# What needs to be done
Nothing but the lines from the top of the data to the line holding "Dirilis: 2 months lalu" should be printed, word for word and both ends included; leave the pictures out.

# Task input
-- Opening Marker --
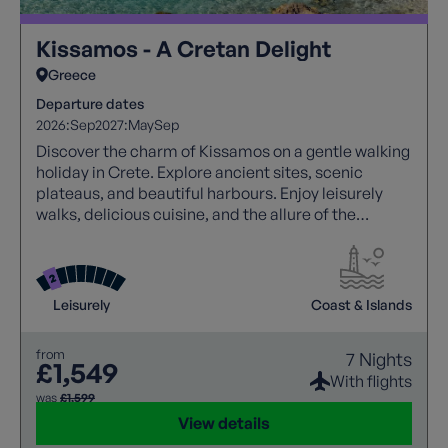
Kissamos - A Cretan Delight
Greece
Departure dates
2026:
Sep
2027:
May
Sep
Discover the charm of Kissamos on a gentle walking
holiday in Crete. Explore ancient sites, scenic
plateaus, and beautiful harbours. Enjoy leisurely
walks, delicious cuisine, and the allure of the
Mediterranean. Unwind on sandy beaches and
savour the essence of Greece.
Leisurely
Coast & Islands
from
7 Nights
£1,549
With flights
was
£1,599
View details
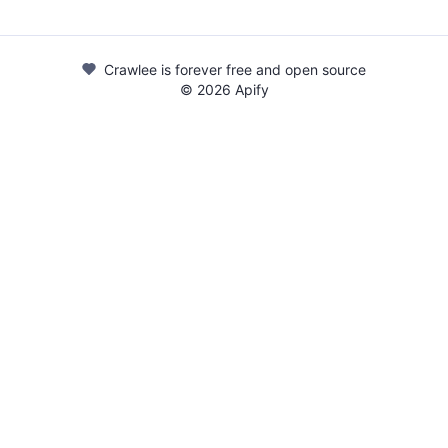
Crawlee is forever free and open source
©
2026
Apify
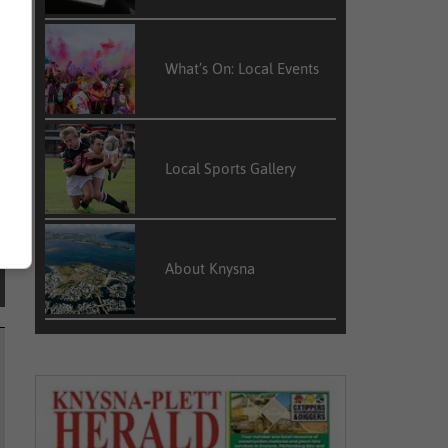
What’s On: Local Events
Local Sports Gallery
About Knysna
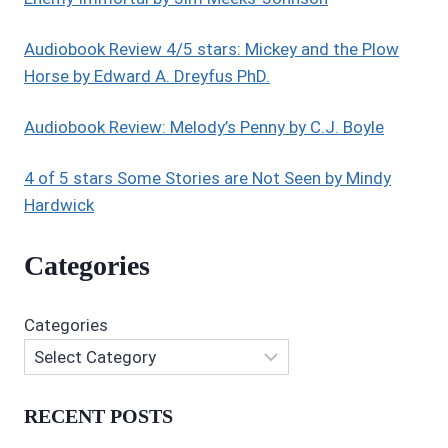
Audiobook Review 4/5 stars: Mickey and the Plow
Horse by Edward A. Dreyfus PhD.
Audiobook Review: Melody’s Penny by C.J. Boyle
4 of 5 stars Some Stories are Not Seen by Mindy
Hardwick
Categories
Categories
RECENT POSTS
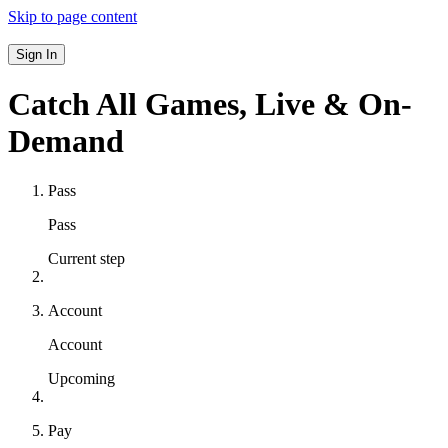
Skip to page content
Sign In
Catch All Games,
Live & On-
Demand
Pass
Pass
Current step
Account
Account
Upcoming
Pay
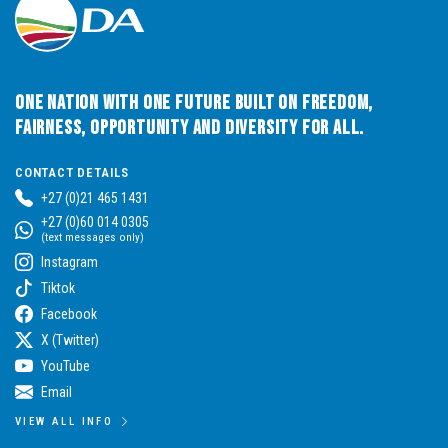
One Nation with One Future built on Freedom,
Fairness, Opportunity and Diversity for All.
CONTACT DETAILS
+27 (0)21 465 1431
+27 (0)60 014 0305
(text messages only)
Instagram
Tiktok
Facebook
X (Twitter)
YouTube
Email
VIEW ALL INFO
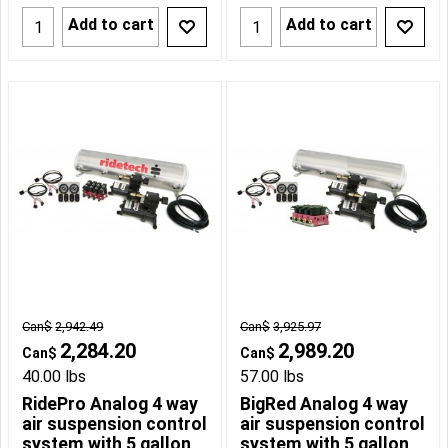
Add to cart
Add to cart
Can$
2,942.49
Can$
3,925.97
2,284.20
2,989.20
Can$
Can$
40.00
lbs
57.00
lbs
RidePro Analog 4 way
BigRed Analog 4 way
air suspension control
air suspension control
system with 5 gallon
system with 5 gallon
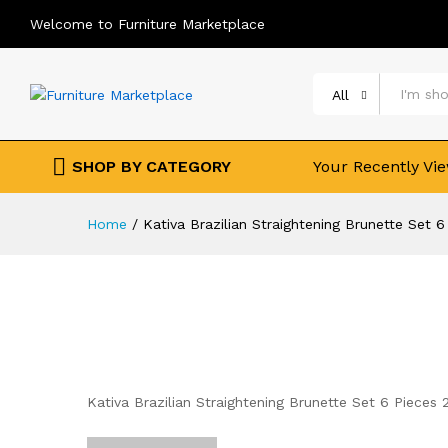
Welcome to Furniture Marketplace
All
SHOP BY CATEGORY
Your Recently Vi
Home
/
Kativa Brazilian Straightening Brunette Set 
Kativa Brazilian Straightening Brunette Set 6 Pieces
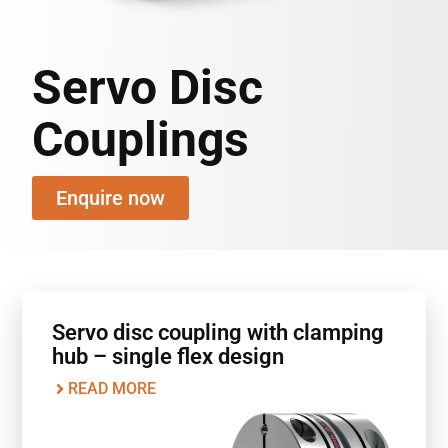
Servo Disc
Couplings
Enquire now
Servo disc coupling with clamping
hub – single flex design
READ MORE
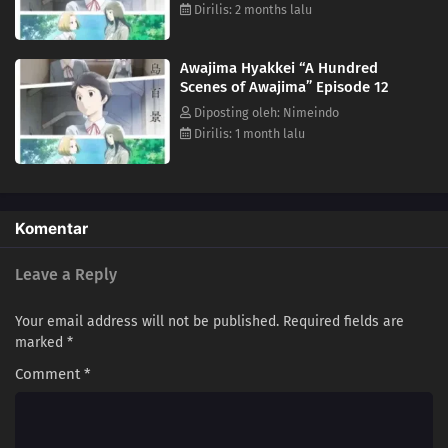
students against each other. It is a place where perseverance can lead
Dirilis: 2 months lalu
to blossoming talents, but also to a cruel reality at times. The clear
depiction and psychological portrayal allow the subtle inner workings
Awajima Hyakkei “A Hundred
of each character to come through. (Source: Japan Media Arts Festival,
Scenes of Awajima” Episode 12
edited)
Diposting oleh: Nimeindo
Dirilis: 1 month lalu
Komentar
Leave a Reply
Your email address will not be published.
Required fields are
marked
*
Comment
*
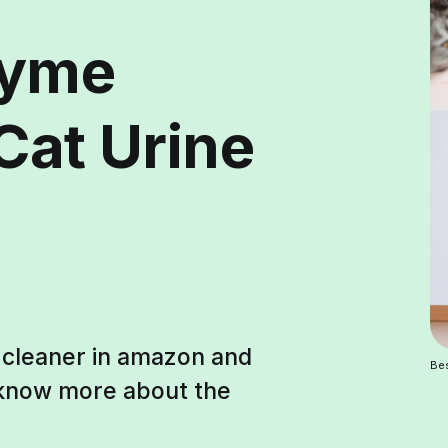
zyme
Cat Urine
e cleaner in amazon and
Bes
o know more about the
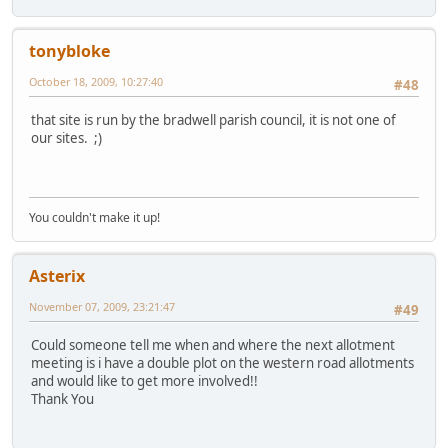
tonybloke
October 18, 2009, 10:27:40
#48
that site is run by the bradwell parish council, it is not one of
our sites. ;)
You couldn't make it up!
Asterix
November 07, 2009, 23:21:47
#49
Could someone tell me when and where the next allotment
meeting is i have a double plot on the western road allotments
and would like to get more involved!!
Thank You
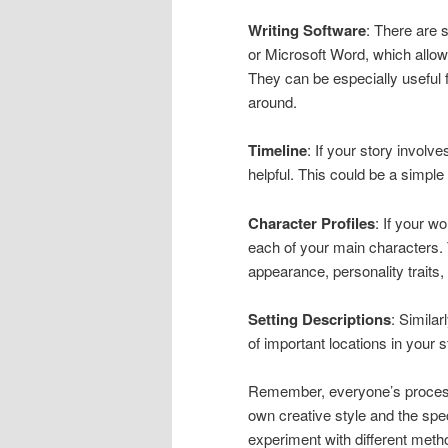
Writing Software
: There are 
or Microsoft Word, which allow
They can be especially useful
around.
Timeline
: If your story invol
helpful. This could be a simple 
Character Profiles
: If your w
each of your main characters. 
appearance, personality traits, 
Setting Descriptions
: Simila
of important locations in your s
Remember, everyone’s process 
own creative style and the speci
experiment with different metho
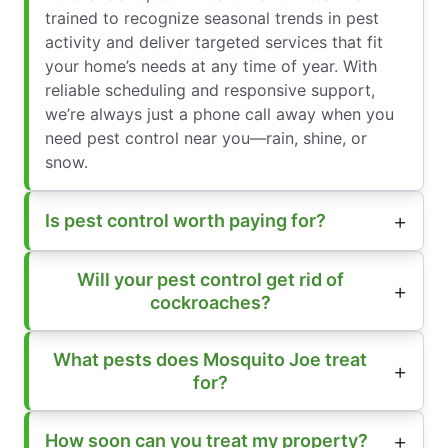
trained to recognize seasonal trends in pest
activity and deliver targeted services that fit
your home’s needs at any time of year. With
reliable scheduling and responsive support,
we’re always just a phone call away when you
need pest control near you—rain, shine, or
snow.
Is pest control worth paying for?
Will your pest control get rid of
cockroaches?
What pests does Mosquito Joe treat
for?
How soon can you treat my property?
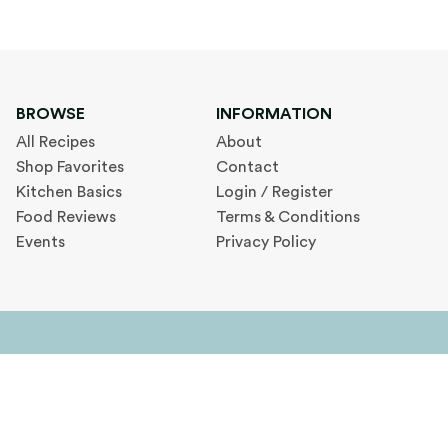
BROWSE
INFORMATION
All Recipes
About
Shop Favorites
Contact
Kitchen Basics
Login / Register
Food Reviews
Terms & Conditions
Events
Privacy Policy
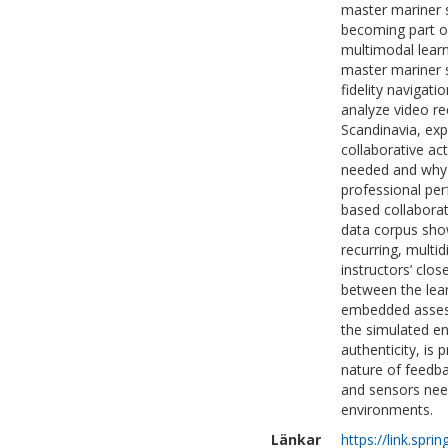
master mariner s
becoming part of
multimodal learn
master mariner s
fidelity navigat
analyze video re
Scandinavia, exp
collaborative act
needed and why 
professional pe
based collaborat
data corpus show
recurring, multi
instructors’ clos
between the lea
embedded assess
the simulated en
authenticity, is
nature of feedba
and sensors nee
environments.
Länkar
https://link.spr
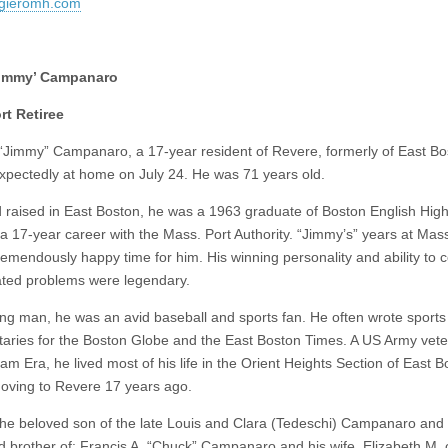
gieromh.com
Jimmy’ Campanaro
rt Retiree
 “Jimmy” Campanaro, a 17-year resident of Revere, formerly of East Bo
xpectedly at home on July 24. He was 71 years old.
 raised in East Boston, he was a 1963 graduate of Boston English Hig
a 17-year career with the Mass. Port Authority. “Jimmy’s” years at Mas
remendously happy time for him. His winning personality and ability to 
ated problems were legendary.
ng man, he was an avid baseball and sports fan. He often wrote sports
ries for the Boston Globe and the East Boston Times. A US Army vete
am Era, he lived most of his life in the Orient Heights Section of East 
oving to Revere 17 years ago.
he beloved son of the late Louis and Clara (Tedeschi) Campanaro and
d brother of: Francis A. “Chuck” Campanaro and his wife, Elizabeth M.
-- Closing Marker --
# Solution for this problem
Kissamos - A Cretan Delight
Greece
Departure dates
2026:
Sep
2027:
May
Sep
Discover the charm of Kissamos on a gentle walking
holiday in Crete. Explore ancient sites, scenic
plateaus, and beautiful harbours. Enjoy leisurely
walks, delicious cuisine, and the allure of the
Mediterranean. Unwind on sandy beaches and
savour the essence of Greece.
Leisurely
Coast & Islands
from
7 Nights
£1,549
With flights
was
£1,599
View details
Crawlee is forever free and open source
©
2026
Apify
What’s On: Local Events
Local Sports Gallery
About Knysna
Audiobook Review 4/5 stars: Mickey and the Plow
Horse by Edward A. Dreyfus PhD.
Audiobook Review: Melody’s Penny by C.J. Boyle
4 of 5 stars Some Stories are Not Seen by Mindy
Hardwick
Categories
Categories
RECENT POSTS
Skip to page content
Sign In
Catch All Games,
Live & On-
Demand
Pass
Pass
Current step
Account
Account
Upcoming
Pay
One Nation with One Future built on Freedom,
Fairness, Opportunity and Diversity for All.
CONTACT DETAILS
+27 (0)21 465 1431
+27 (0)60 014 0305
(text messages only)
Instagram
Tiktok
Facebook
X (Twitter)
YouTube
Email
VIEW ALL INFO
Add to cart
Add to cart
Can$
2,942.49
Can$
3,925.97
2,284.20
2,989.20
Can$
Can$
40.00
lbs
57.00
lbs
RidePro Analog 4 way
BigRed Analog 4 way
air suspension control
air suspension control
system with 5 gallon
system with 5 gallon
Welcome to Furniture Marketplace
All
SHOP BY CATEGORY
Your Recently Vi
Home
/
Kativa Brazilian Straightening Brunette Set 
Kativa Brazilian Straightening Brunette Set 6 Pieces
Servo Disc
Couplings
Enquire now
Servo disc coupling with clamping
hub – single flex design
READ MORE
students against each other. It is a place where perseverance can lead
Dirilis: 2 months lalu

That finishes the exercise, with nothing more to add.